Prompt:
In the answer, each line must appear exactly as in the records, and no picture may appear.

Content starts

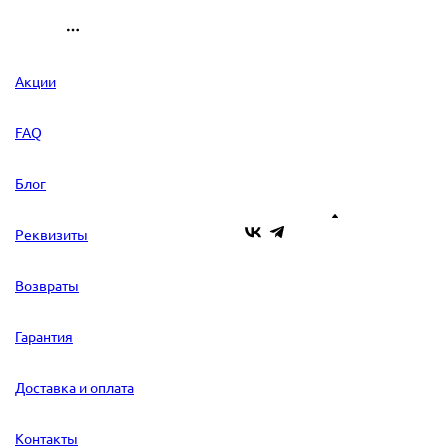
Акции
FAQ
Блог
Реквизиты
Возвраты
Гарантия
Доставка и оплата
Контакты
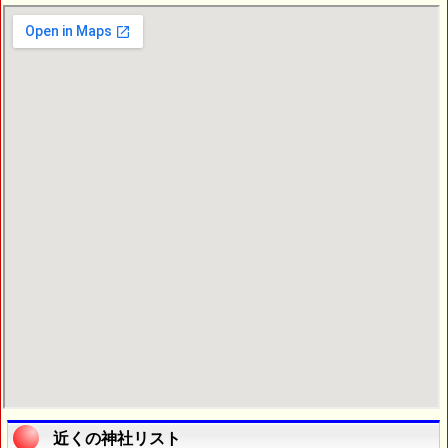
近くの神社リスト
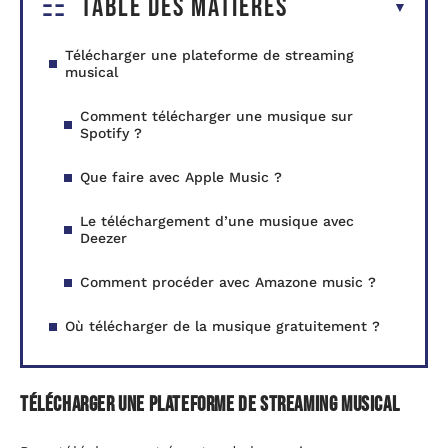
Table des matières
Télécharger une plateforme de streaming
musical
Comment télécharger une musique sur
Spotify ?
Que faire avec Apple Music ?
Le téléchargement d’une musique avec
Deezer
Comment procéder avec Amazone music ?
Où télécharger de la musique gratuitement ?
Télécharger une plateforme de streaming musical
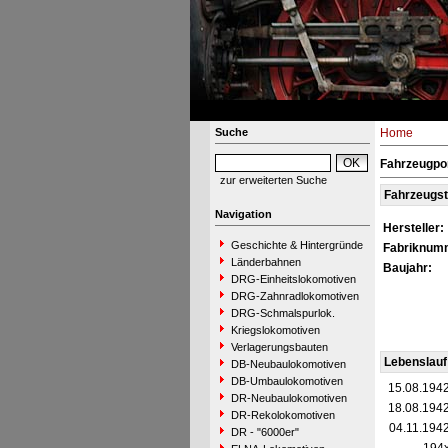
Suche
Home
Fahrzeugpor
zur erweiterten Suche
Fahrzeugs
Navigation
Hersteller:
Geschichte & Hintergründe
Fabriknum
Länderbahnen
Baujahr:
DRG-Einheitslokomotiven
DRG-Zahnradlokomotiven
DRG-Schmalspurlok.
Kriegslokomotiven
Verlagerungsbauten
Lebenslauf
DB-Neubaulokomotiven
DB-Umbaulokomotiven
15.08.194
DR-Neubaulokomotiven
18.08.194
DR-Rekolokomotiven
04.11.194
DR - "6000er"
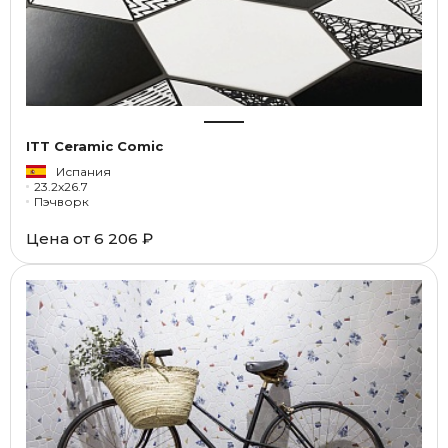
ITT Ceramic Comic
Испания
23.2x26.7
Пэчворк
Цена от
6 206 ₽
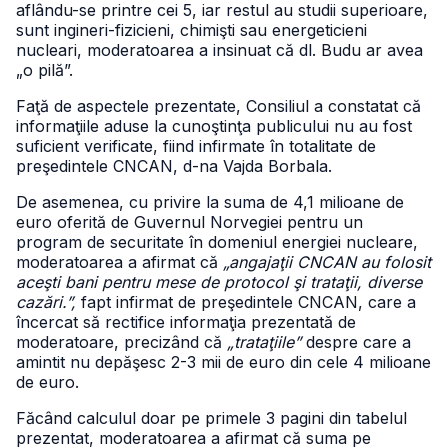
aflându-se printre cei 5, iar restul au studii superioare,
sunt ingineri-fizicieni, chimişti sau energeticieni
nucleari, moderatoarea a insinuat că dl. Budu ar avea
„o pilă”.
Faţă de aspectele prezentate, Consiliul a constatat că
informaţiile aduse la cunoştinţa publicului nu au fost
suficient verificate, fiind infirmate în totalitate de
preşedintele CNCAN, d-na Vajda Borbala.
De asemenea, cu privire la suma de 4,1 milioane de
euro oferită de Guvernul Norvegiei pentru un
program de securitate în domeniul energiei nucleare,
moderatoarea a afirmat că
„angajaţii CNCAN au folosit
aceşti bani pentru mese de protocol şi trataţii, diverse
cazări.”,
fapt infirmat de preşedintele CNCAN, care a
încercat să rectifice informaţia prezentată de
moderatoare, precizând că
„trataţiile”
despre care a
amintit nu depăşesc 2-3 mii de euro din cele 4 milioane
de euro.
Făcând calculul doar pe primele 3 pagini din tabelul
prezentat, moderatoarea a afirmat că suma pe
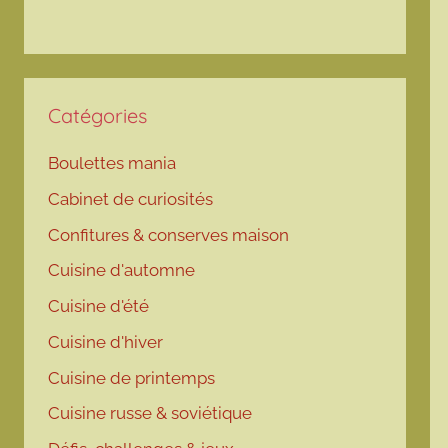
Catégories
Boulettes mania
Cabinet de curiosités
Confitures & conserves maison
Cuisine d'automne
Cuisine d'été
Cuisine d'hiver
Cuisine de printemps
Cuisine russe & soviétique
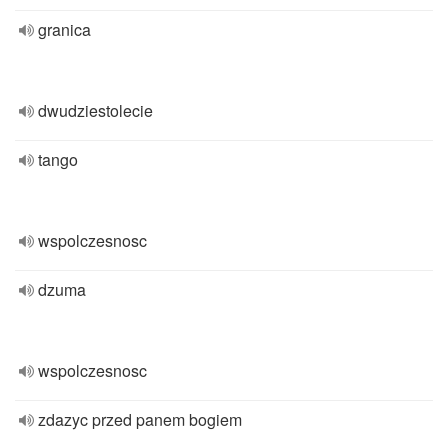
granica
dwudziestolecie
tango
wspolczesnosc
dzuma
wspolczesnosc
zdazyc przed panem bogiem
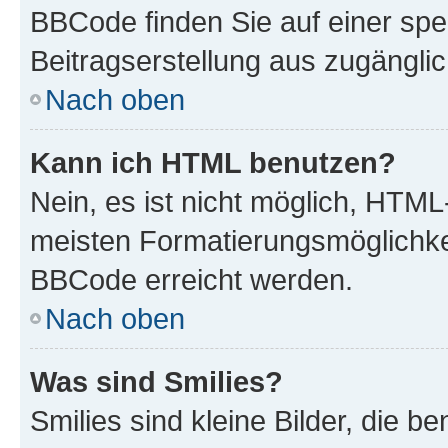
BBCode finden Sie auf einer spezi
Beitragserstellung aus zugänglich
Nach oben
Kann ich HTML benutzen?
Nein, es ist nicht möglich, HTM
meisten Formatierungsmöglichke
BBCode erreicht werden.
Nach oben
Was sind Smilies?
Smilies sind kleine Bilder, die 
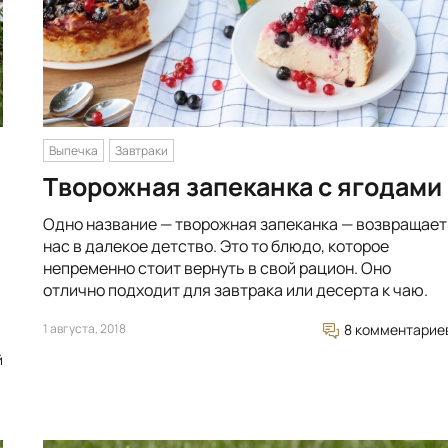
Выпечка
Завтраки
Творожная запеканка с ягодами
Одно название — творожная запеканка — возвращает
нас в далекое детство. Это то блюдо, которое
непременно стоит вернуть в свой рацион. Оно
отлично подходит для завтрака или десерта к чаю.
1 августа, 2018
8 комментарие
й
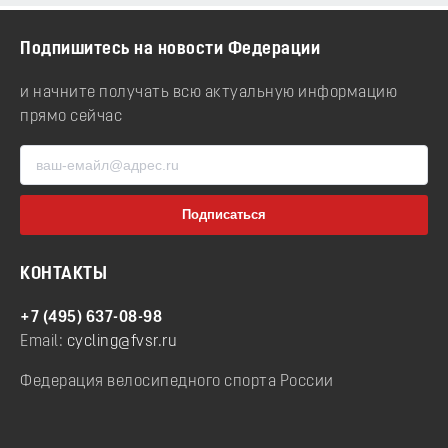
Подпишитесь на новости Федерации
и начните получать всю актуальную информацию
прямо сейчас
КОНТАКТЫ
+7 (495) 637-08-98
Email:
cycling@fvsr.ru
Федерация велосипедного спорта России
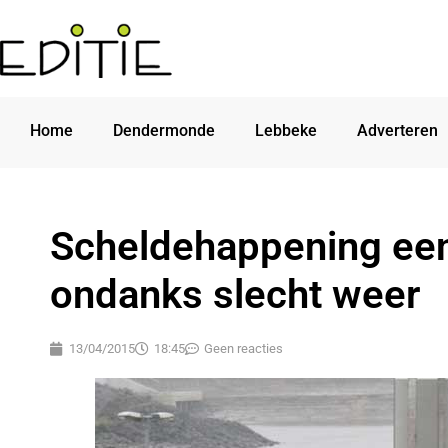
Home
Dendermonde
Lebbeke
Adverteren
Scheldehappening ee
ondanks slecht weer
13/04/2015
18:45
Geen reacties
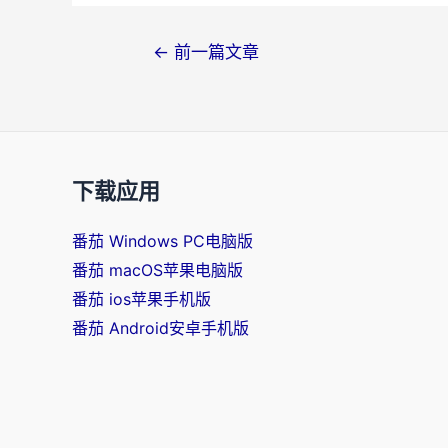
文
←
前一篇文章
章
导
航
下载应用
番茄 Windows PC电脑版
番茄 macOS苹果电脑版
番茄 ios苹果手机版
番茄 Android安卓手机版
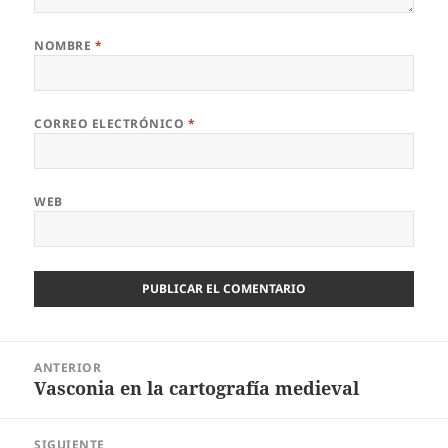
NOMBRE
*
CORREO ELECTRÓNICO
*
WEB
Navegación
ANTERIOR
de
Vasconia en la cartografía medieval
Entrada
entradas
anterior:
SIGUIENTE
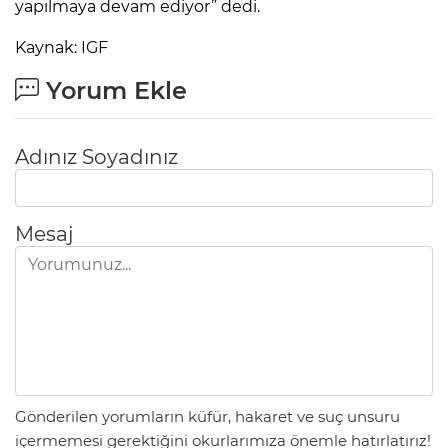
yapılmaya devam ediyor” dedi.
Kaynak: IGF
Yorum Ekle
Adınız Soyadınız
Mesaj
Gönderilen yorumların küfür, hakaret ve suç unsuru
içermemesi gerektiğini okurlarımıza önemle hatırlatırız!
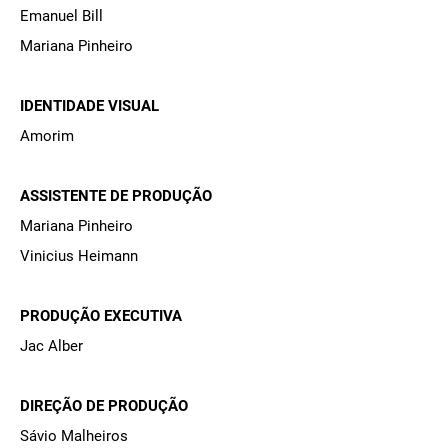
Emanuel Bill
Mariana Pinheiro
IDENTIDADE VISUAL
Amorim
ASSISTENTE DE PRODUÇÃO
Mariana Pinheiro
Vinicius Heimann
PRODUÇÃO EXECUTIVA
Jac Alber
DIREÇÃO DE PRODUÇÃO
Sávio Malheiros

Content ends

Written answer:
Акции
FAQ
Блог
Реквизиты
Возвраты
Гарантия
Доставка и оплата
Контакты
近くの神社リスト
Table des matières
Télécharger une plateforme de streaming
musical
Comment télécharger une musique sur
Spotify ?
Que faire avec Apple Music ?
Le téléchargement d’une musique avec
Deezer
Comment procéder avec Amazone music ?
Où télécharger de la musique gratuitement ?
Télécharger une plateforme de streaming musical
Suche
Home
Fahrzeugpor
zur erweiterten Suche
Fahrzeugs
Navigation
Hersteller:
Geschichte & Hintergründe
Fabriknum
Länderbahnen
Baujahr:
DRG-Einheitslokomotiven
DRG-Zahnradlokomotiven
DRG-Schmalspurlok.
Kriegslokomotiven
Verlagerungsbauten
Lebenslauf
DB-Neubaulokomotiven
DB-Umbaulokomotiven
15.08.194
DR-Neubaulokomotiven
18.08.194
DR-Rekolokomotiven
04.11.194
DR - "6000er"
ITT Ceramic Comic
Испания
23.2x26.7
Пэчворк
Цена от
6 206 ₽
aflându-se printre cei 5, iar restul au studii superioare,
sunt ingineri-fizicieni, chimişti sau energeticieni
nucleari, moderatoarea a insinuat că dl. Budu ar avea
„o pilă”.
Faţă de aspectele prezentate, Consiliul a constatat că
informaţiile aduse la cunoştinţa publicului nu au fost
suficient verificate, fiind infirmate în totalitate de
preşedintele CNCAN, d-na Vajda Borbala.
De asemenea, cu privire la suma de 4,1 milioane de
euro oferită de Guvernul Norvegiei pentru un
program de securitate în domeniul energiei nucleare,
moderatoarea a afirmat că
„angajaţii CNCAN au folosit
aceşti bani pentru mese de protocol şi trataţii, diverse
cazări.”,
fapt infirmat de preşedintele CNCAN, care a
încercat să rectifice informaţia prezentată de
moderatoare, precizând că
„trataţiile”
despre care a
amintit nu depăşesc 2-3 mii de euro din cele 4 milioane
de euro.
Făcând calculul doar pe primele 3 pagini din tabelul
prezentat, moderatoarea a afirmat că suma pe
Catégories
Boulettes mania
Cabinet de curiosités
Confitures & conserves maison
Cuisine d'automne
Cuisine d'été
Cuisine d'hiver
Cuisine de printemps
Cuisine russe & soviétique
granica
dwudziestolecie
tango
wspolczesnosc
dzuma
wspolczesnosc
zdazyc przed panem bogiem
BBCode finden Sie auf einer spezi
Beitragserstellung aus zugänglich
Nach oben
Kann ich HTML benutzen?
Nein, es ist nicht möglich, HTM
meisten Formatierungsmöglichke
BBCode erreicht werden.
Nach oben
Was sind Smilies?
Smilies sind kleine Bilder, die 
Выпечка
Завтраки
Творожная запеканка с ягодами
Одно название — творожная запеканка — возвращает
нас в далекое детство. Это то блюдо, которое
непременно стоит вернуть в свой рацион. Оно
отлично подходит для завтрака или десерта к чаю.
1 августа, 2018
8 комментарие
й
Подпишитесь на новости Федерации
и начните получать всю актуальную информацию
прямо сейчас
КОНТАКТЫ
+7 (495) 637-08-98
Email:
cycling@fvsr.ru
Федерация велосипедного спорта России
Home
Dendermonde
Lebbeke
Adverteren
Scheldehappening ee
ondanks slecht weer
13/04/2015
18:45
Geen reacties
文
←
前一篇文章
章
导
航
下载应用
番茄 Windows PC电脑版
番茄 macOS苹果电脑版
番茄 ios苹果手机版
番茄 Android安卓手机版
NOMBRE
*
CORREO ELECTRÓNICO
*
WEB
Navegación
ANTERIOR
de
Vasconia en la cartografía medieval
Entrada
entradas
anterior:
SIGUIENTE
yapılmaya devam ediyor” dedi.
Kaynak: IGF
Yorum Ekle
Adınız Soyadınız
Mesaj
Gönderilen yorumların küfür, hakaret ve suç unsuru
içermemesi gerektiğini okurlarımıza önemle hatırlatırız!
Emanuel Bill
Mariana Pinheiro
IDENTIDADE VISUAL
Amorim
ASSISTENTE DE PRODUÇÃO
Mariana Pinheiro
Vinicius Heimann
PRODUÇÃO EXECUTIVA
Jac Alber
DIREÇÃO DE PRODUÇÃO
Sávio Malheiros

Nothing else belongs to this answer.